Anemia Diet & Nutrition Discussion

Anemia   Vegetarians   Coffee   Fiber   Iron   Liver   Vitamin A   Vitamin C   Vitamin D   Stomach acid

Anemia is not generally due to lacking iron in the diet even though not enough iron in one's diet is frequently an issue, so good iron from natural food consumption is important.

The "heme" molecule, an important component of hemoglobin (pigment in red blood cells), forms a readily absorbable type of digestible iron and is found in poultry, meat, and fish. "Non-heme" iron is in these meat foods, but also in plant, especially molasses, dried fruit, leafy greens and wine. In addition acid-based foods such as tomato sauce simmering in an iron kettle, leech iron into the food and so contribute iron to the diet.

Vegetarians' iron consumption is of the less absorbable non-heme form and consequently they are more likely to be iron deficient2 and should pay attention to keeping iron-rich foods in their diet, and even supplementing with iron.

Coffee limits iron absorption3 although moderate coffee consumption (4 cups a day!) doesn't increase iron-deficiency risk if the diet has enough vitamin C4 and iron.

Black tea, however markedly limits non-heme iron absorption due to its tannins. Therefore those who are iron-deficient of avoid or limit black tea consumption.

Fiber can also weaken iron absorption, especially bran fiber,6 but fiber is an important food component for good health. So it's a good idea, if you need iron supplements, to not take them with meals containing a lot of fiber.

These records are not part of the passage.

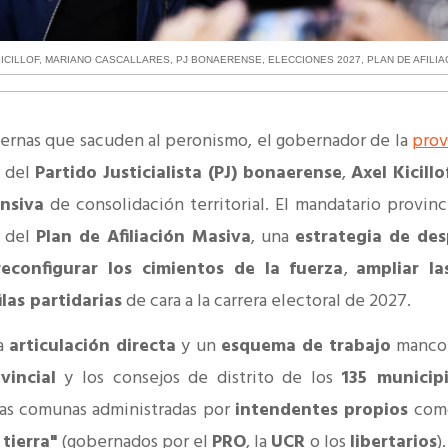
ICILLOF
,
MARIANO CASCALLARES
,
PJ BONAERENSE
,
ELECCIONES 2027
,
PLAN DE AFILIA
ternas que sacuden al peronismo, el gobernador de la
prov
 del
Partido Justicialista (PJ) bonaerense
,
Axel Kicillo
nsiva
de consolidación territorial. El mandatario provinc
e del
Plan de Afiliación Masiva
, una
estrategia de des
reconfigurar los cimientos de la fuerza
,
ampliar la
ilas partidarias
de cara a la carrera electoral de 2027.
a
articulación directa
y un
esquema de trabajo
manco
vincial
y los consejos de distrito de los
135 municip
 las comunas administradas por
intendentes propios
como
 tierra"
(gobernados por el
PRO
, la
UCR
o los
libertarios
).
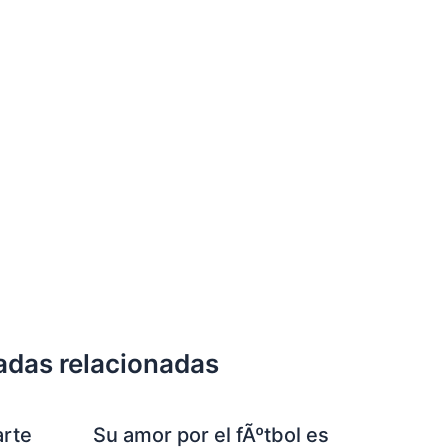
adas relacionadas
arte
Su amor por el fÃºtbol es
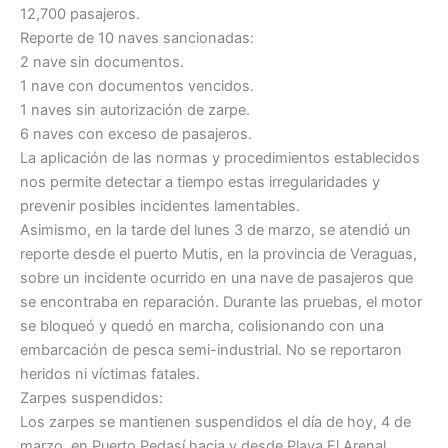
12,700 pasajeros.
Reporte de 10 naves sancionadas:
2 nave sin documentos.
1 nave con documentos vencidos.
1 naves sin autorización de zarpe.
6 naves con exceso de pasajeros.
La aplicación de las normas y procedimientos establecidos
nos permite detectar a tiempo estas irregularidades y
prevenir posibles incidentes lamentables.
Asimismo, en la tarde del lunes 3 de marzo, se atendió un
reporte desde el puerto Mutis, en la provincia de Veraguas,
sobre un incidente ocurrido en una nave de pasajeros que
se encontraba en reparación. Durante las pruebas, el motor
se bloqueó y quedó en marcha, colisionando con una
embarcación de pesca semi-industrial. No se reportaron
heridos ni víctimas fatales.
Zarpes suspendidos:
Los zarpes se mantienen suspendidos el día de hoy, 4 de
marzo, en Puerto Pedasí hacia y desde Playa El Arenal,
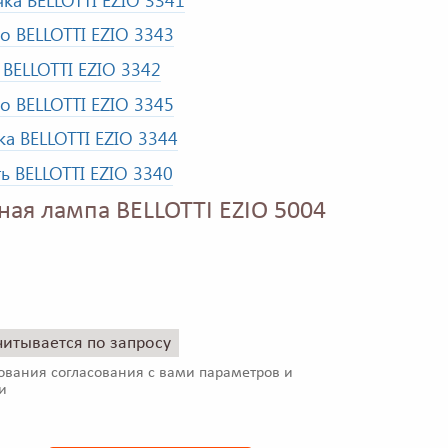
о BELLOTTI EZIO 3343
BELLOTTI EZIO 3342
о BELLOTTI EZIO 3345
ка BELLOTTI EZIO 3344
ь BELLOTTI EZIO 3340
ная лампа BELLOTTI EZIO 5004
читывается по запросу
ования согласования с вами параметров и
и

Discussion: Nutritional Supplement Treatment Options

Iron deficiency must be properly diagnosed before being treated because a number of conditions can result in the symptoms.

Iron Supplementation

When and if your medical professional does determine that you have iron deficiency, then supplementing with iron essential, and you should follow their recommended dosage. In such cases the iron-deficiency symptoms may be relieved quickly but supplementation must continue for 6-12 months. A test for iron in the blood, the ferritin test, is the only valid indicator of normal iron levels. In addition some people, especially women before menopause, may need to continue such supplementation. Again, the dosage should be determined by your health professional.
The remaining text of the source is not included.